* [Records drawn from a dataset]:
======

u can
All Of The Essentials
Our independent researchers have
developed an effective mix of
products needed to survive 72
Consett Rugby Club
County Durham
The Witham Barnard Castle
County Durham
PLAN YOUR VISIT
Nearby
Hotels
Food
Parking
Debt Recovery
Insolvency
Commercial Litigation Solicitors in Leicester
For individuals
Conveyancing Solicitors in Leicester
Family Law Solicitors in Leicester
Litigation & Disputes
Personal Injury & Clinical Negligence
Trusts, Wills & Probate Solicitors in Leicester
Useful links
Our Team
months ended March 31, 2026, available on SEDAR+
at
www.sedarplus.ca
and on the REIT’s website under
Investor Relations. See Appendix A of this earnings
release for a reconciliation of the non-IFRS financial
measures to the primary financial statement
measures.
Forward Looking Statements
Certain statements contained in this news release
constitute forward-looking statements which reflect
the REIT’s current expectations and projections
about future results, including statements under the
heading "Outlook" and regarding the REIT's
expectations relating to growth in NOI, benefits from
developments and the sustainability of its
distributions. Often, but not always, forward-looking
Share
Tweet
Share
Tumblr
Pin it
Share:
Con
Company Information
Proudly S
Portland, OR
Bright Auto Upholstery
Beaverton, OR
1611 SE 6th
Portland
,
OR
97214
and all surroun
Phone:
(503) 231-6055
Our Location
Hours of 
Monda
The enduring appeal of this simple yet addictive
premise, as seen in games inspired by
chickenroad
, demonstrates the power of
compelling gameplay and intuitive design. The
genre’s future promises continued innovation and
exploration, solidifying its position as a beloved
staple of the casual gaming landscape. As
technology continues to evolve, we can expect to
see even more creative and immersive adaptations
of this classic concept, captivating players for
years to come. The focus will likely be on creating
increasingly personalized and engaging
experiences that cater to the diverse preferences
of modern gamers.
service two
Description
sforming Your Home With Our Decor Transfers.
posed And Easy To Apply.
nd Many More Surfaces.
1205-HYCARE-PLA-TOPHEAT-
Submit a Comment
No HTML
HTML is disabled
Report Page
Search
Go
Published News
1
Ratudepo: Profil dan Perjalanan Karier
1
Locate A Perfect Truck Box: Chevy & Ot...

======

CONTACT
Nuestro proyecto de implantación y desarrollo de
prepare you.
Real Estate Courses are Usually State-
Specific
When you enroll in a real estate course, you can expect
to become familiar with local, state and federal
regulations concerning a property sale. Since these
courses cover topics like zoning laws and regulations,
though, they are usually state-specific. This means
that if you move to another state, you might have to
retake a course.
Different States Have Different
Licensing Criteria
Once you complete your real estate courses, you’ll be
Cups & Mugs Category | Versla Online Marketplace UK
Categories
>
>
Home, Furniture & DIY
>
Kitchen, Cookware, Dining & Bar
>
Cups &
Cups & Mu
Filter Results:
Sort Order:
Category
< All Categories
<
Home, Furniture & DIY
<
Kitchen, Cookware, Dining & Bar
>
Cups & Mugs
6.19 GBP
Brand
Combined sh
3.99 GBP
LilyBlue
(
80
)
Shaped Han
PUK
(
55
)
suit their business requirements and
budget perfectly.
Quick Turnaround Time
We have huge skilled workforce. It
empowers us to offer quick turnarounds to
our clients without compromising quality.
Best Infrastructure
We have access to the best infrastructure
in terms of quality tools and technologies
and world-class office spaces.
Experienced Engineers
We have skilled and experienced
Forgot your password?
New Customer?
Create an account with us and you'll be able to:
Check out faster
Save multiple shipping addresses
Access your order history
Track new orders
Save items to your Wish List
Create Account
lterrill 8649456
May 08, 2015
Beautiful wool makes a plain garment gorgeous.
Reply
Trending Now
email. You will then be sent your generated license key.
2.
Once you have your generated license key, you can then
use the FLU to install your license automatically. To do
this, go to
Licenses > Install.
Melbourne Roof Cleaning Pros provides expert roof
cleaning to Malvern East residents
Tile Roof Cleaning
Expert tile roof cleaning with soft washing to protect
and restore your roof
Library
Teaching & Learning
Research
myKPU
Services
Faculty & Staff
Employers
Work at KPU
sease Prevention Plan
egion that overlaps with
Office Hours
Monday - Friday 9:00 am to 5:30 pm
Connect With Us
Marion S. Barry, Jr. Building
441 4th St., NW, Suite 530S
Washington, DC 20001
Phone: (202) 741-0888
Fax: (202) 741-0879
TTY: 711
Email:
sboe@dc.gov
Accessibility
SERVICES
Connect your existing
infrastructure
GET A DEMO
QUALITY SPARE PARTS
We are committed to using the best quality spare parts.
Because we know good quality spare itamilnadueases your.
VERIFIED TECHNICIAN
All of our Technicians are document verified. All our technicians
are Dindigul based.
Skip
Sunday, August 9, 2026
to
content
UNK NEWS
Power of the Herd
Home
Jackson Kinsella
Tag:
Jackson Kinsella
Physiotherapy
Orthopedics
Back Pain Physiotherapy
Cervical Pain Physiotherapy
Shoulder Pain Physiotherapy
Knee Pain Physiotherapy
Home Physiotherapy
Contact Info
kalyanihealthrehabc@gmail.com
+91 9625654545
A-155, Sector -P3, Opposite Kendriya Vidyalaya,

======

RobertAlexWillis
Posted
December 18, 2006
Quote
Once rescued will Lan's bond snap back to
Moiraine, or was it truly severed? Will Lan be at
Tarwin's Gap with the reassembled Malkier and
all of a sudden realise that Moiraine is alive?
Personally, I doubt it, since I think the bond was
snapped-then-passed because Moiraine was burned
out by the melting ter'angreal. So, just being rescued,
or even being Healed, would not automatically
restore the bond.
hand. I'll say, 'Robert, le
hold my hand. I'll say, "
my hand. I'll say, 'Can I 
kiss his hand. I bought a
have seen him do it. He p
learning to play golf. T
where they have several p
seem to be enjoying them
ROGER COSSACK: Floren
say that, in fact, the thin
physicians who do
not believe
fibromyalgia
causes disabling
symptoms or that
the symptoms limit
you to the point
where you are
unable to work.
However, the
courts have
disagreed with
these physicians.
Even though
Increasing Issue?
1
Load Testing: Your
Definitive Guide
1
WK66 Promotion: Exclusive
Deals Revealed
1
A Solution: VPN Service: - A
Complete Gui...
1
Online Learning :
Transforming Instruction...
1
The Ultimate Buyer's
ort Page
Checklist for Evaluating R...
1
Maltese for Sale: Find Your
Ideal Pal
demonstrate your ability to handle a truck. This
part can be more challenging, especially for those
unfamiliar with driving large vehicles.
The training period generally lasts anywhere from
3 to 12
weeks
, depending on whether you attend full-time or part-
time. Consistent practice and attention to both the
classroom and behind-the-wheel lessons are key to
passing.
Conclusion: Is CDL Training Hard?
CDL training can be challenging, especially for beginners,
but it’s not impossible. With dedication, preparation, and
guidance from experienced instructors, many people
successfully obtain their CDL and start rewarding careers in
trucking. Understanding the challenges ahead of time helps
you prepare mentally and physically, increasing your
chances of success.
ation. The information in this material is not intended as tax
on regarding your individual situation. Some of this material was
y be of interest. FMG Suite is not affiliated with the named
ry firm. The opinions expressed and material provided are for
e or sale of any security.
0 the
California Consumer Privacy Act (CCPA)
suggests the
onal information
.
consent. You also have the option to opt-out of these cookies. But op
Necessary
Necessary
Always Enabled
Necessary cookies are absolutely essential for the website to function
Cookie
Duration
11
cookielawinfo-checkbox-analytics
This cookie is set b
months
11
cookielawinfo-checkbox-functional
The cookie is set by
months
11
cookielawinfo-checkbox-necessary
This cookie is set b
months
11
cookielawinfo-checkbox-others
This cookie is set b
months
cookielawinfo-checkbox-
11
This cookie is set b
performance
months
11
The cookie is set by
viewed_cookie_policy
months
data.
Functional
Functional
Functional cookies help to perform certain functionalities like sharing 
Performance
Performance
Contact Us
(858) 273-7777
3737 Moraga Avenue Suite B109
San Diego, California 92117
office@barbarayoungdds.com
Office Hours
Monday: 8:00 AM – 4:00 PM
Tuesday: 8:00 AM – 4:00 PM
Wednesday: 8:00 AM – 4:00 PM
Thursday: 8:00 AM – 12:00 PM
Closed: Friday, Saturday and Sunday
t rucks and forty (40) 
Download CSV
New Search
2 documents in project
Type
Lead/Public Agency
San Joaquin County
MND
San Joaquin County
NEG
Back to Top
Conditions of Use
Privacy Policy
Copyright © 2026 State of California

======

* [Task requirements]:
Starting with the line above that holds "Access your order history" and stopping with the line that holds "VERIFIED TECHNICIAN", reproduce each line exactly, omitting all other lines.

* [Solution to this exercise]:
Access your order history
Track new orders
Save items to your Wish List
Create Account
lterrill 8649456
May 08, 2015
Beautiful wool makes a plain garment gorgeous.
Reply
Trending Now
email. You will then be sent your generated license key.
2.
Once you have your generated license key, you can then
use the FLU to install your license automatically. To do
this, go to
Licenses > Install.
Melbourne Roof Cleaning Pros provides expert roof
cleaning to Malvern East residents
Tile Roof Cleaning
Expert tile roof cleaning with soft washing to protect
and restore your roof
Library
Teaching & Learning
Research
myKPU
Services
Faculty & Staff
Employers
Work at KPU
sease Prevention Plan
egion that overlaps with
Office Hours
Monday - Friday 9:00 am to 5:30 pm
Connect With Us
Marion S. Barry, Jr. Building
441 4th St., NW, Suite 530S
Washington, DC 20001
Phone: (202) 741-0888
Fax: (202) 741-0879
TTY: 711
Email:
sboe@dc.gov
Accessibility
SERVICES
Connect your existing
infrastructure
GET A DEMO
QUALITY SPARE PARTS
We are committed to using the best quality spare parts.
Because we know good quality spare itamilnadueases your.
VERIFIED TECHNICIAN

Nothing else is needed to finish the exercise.